Van alle grote en kleine studies die Joost Halbertsma (1789-1869) in zijn lange leven onder handen had, is het Lexicon Frisicum zonder meer het pièce de resistance. Of liever, dat had het moeten worden: een beschrijvend Fries woordenboek, met uitleg en afleidingen in het Latijn, om het Fries als een onmisbare schakel in de ontwikkeling van de Germaanse talen voor een internationaal publiek van geleerden te ontsluiten. Maar Halbertsma verslikte zich in deze onderneming: hij verzamelde veel materiaal en ordende de eerste letters alvast voor de pers, maar slaagde er niet in zijn hoofdwerk tot een einde te brengen. Hij maakte afspraken over publicatie na zijn dood met de provincie Friesland en zijn zoon Tjalling, toen nog rector van het gymnasium in Haarlem en vanaf 1877 hoogleraar Griekse letterkunde en oudheden in Groningen. Drie jaar na zijn overlijden kwam bij Halbertsma’s eigen drukker De Lange in Deventer inderdaad het Lexicon Frisicum uit, dat wil zeggen, de letters A tot F (het woord feer). De uitgave was eigenlijk in 1870 al klaar maar Tjalling, die er ook voor zorgde dat het werk naar buitenlandse bibliotheken en geleerden werd gestuurd, meende er goed aan te doen de publicatie nog even uit te stellen in verband met de oorlog tussen Duitsland en Frankrijk. In 1874 en 1876 verschenen ongewijzigde herdrukken bij Nijhoff in Den Haag.
Anne Dykstra, zelf lexicograaf aan de Fryske Akademy, inventariseerde in 16 hoofdstukken verschillende aspecten van Halbertsma’s lexicon. In zijn proefschrift is van alles te lezen over de bronnen die Halbertsma gebruikte, de opbouw van de lemmata, de taalkundige kwaliteiten die Halbertsma van de besproken woorden vermeldt, zijn wijze van etymologiseren, het aandeel Engels in de verwijzingen en voorbeelden, en het nationalistisch pathos in sommige beschrijvingen. Veel van de hoofdstukken zijn eerder als artikel verschenen. Dat heeft tot gevolg dat bepaalde opmerkingen nogal eens terugkomen, maar hinderlijk is dat niet. De afzonderlijk verschenen artikelen zijn ondergebracht in drie afdelingen en dat versterkt de samenhang. Dykstra’s minutieuze uiteenzettingen over het fysieke materiaal in deel I – de aantekenboekjes en kaartjes met woorden en hun uitleg, de proefdrukken, de uiteindelijke gedrukte tekst – zijn heel waardevol. Ze geven goed weer hoezeer het lexicon een ‘work in progress’ was waar Halbertsma overduidelijk in vast was gelopen – een indruk die in deel III nog eens wordt bevestigd als Dykstra de inleiding van zoon Tjalling bij het woordenboek van zijn vader bespreekt. Dat Halbertsma vastliep was overigens helemaal niet zo vreemd. Het overkwam ook Halbertsma beroemde collega Jacob Grimm: het toeval wil dat beide taalmannen niet verder kwamen dan de F!

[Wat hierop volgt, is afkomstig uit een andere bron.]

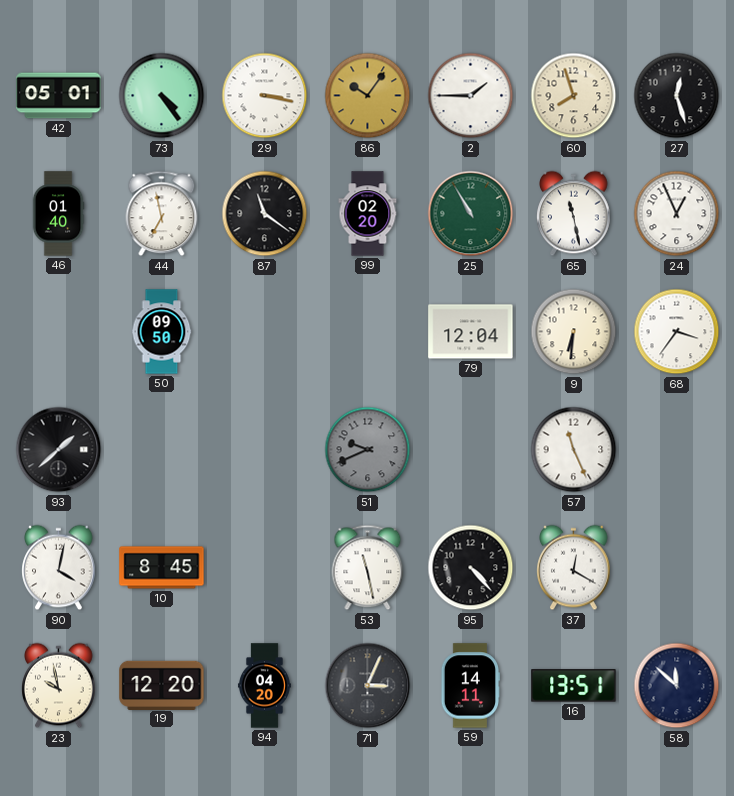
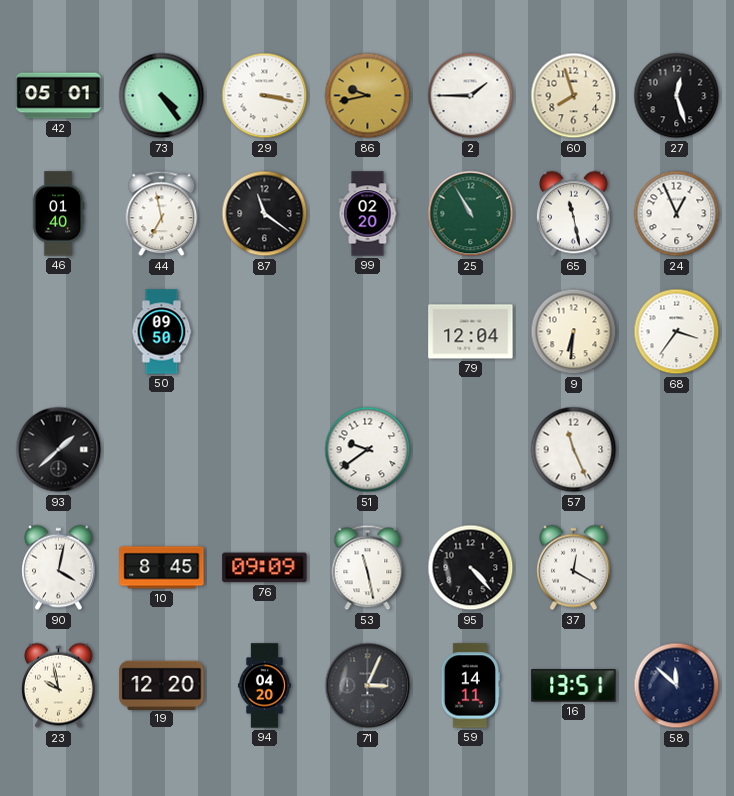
86: 10:06 -> 9:43
51: 9:41 -> 9:39
51 dial: grey -> white
76: none -> 09:09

Voor de analyse van enkele aspecten van de zogenaamde ‘microstructuur’ van het lexicon in deel II gebruikt Dykstra meer of minder uitdrukkelijk een model aan de hand waarvan Moerdijk in 1994 het Woordenboek der Nederlandse taal beschreef. Halbertsma blijkt op een aantal belangrijke punten niet aan de basisvoorwaarden voor een woordenboek te voldoen. Dykstra is zich ervan bewust dat het wat anachronistisch is om Halbertsma’s negentiende-eeuwse lexicon te evalueren aan de hand van een ‘model’ uit de jaren negentig van de twintigste eeuw, maar zegt het alleen te hanteren als een beschrijvings- en niet als een beoordelingsmodel. Zijn conclusie gaat dan ook niet verder dan dat Halbertsma zich vaak niet aan de regels hield. Opvallender is dat hij zich ook niet hield aan zijn eigen regels, die hij impliciet verwoordde in zijn kritieken op woordenboeken die door andere geleerden waren samengesteld. Meer in het algemeen komt Dykstra tot de vaststelling dat Halbertsma een grillig taalkundige was, die soms de onwaarschijnlijkste etymologische afleidingen ten beste geeft, maar evengoed hele juiste, en die duidelijk op de hoogte was van de klankverschuivingswetten die destijds door Grimm waren geformuleerd, maar zich er soms helemaal niets van aantrok.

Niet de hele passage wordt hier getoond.